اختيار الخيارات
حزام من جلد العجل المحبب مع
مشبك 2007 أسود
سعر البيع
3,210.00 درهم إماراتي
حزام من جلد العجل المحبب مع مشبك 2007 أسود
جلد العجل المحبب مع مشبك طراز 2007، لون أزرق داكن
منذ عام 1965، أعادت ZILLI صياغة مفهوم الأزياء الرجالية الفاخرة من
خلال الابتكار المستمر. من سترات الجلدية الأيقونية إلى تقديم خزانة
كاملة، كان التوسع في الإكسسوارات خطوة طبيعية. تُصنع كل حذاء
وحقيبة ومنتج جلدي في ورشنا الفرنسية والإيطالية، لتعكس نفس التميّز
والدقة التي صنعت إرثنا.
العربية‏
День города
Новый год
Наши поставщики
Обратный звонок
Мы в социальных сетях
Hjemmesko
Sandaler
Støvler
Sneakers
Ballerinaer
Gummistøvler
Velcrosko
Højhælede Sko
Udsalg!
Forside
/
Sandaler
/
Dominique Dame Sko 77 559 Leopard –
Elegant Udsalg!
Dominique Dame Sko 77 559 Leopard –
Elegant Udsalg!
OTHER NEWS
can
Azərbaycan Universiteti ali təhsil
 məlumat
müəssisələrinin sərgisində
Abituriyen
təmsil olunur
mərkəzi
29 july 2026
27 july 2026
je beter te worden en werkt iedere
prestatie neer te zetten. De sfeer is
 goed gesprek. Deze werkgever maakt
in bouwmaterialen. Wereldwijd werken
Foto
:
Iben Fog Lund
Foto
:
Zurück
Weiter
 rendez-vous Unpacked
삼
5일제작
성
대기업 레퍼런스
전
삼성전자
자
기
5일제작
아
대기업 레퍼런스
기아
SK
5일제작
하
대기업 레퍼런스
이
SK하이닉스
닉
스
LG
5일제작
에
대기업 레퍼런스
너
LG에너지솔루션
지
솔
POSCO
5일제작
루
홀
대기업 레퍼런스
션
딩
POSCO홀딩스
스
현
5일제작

•••••

• Work instruction: Each and every record above needs writing out exactly.

• Answer for the task:
اختيار الخيارات
حزام من جلد العجل المحبب مع
مشبك 2007 أسود
سعر البيع
3,210.00 درهم إماراتي
حزام من جلد العجل المحبب مع مشبك 2007 أسود
جلد العجل المحبب مع مشبك طراز 2007، لون أزرق داكن
منذ عام 1965، أعادت ZILLI صياغة مفهوم الأزياء الرجالية الفاخرة من
خلال الابتكار المستمر. من سترات الجلدية الأيقونية إلى تقديم خزانة
كاملة، كان التوسع في الإكسسوارات خطوة طبيعية. تُصنع كل حذاء
وحقيبة ومنتج جلدي في ورشنا الفرنسية والإيطالية، لتعكس نفس التميّز
والدقة التي صنعت إرثنا.
العربية‏
День города
Новый год
Наши поставщики
Обратный звонок
Мы в социальных сетях
Hjemmesko
Sandaler
Støvler
Sneakers
Ballerinaer
Gummistøvler
Velcrosko
Højhælede Sko
Udsalg!
Forside
/
Sandaler
/
Dominique Dame Sko 77 559 Leopard –
Elegant Udsalg!
Dominique Dame Sko 77 559 Leopard –
Elegant Udsalg!
OTHER NEWS
can
Azərbaycan Universiteti ali təhsil
 məlumat
müəssisələrinin sərgisində
Abituriyen
təmsil olunur
mərkəzi
29 july 2026
27 july 2026
je beter te worden en werkt iedere
prestatie neer te zetten. De sfeer is
 goed gesprek. Deze werkgever maakt
in bouwmaterialen. Wereldwijd werken
Foto
:
Iben Fog Lund
Foto
:
Zurück
Weiter
 rendez-vous Unpacked
삼
5일제작
성
대기업 레퍼런스
전
삼성전자
자
기
5일제작
아
대기업 레퍼런스
기아
SK
5일제작
하
대기업 레퍼런스
이
SK하이닉스
닉
스
LG
5일제작
에
대기업 레퍼런스
너
LG에너지솔루션
지
솔
POSCO
5일제작
루
홀
대기업 레퍼런스
션
딩
POSCO홀딩스
스
현
5일제작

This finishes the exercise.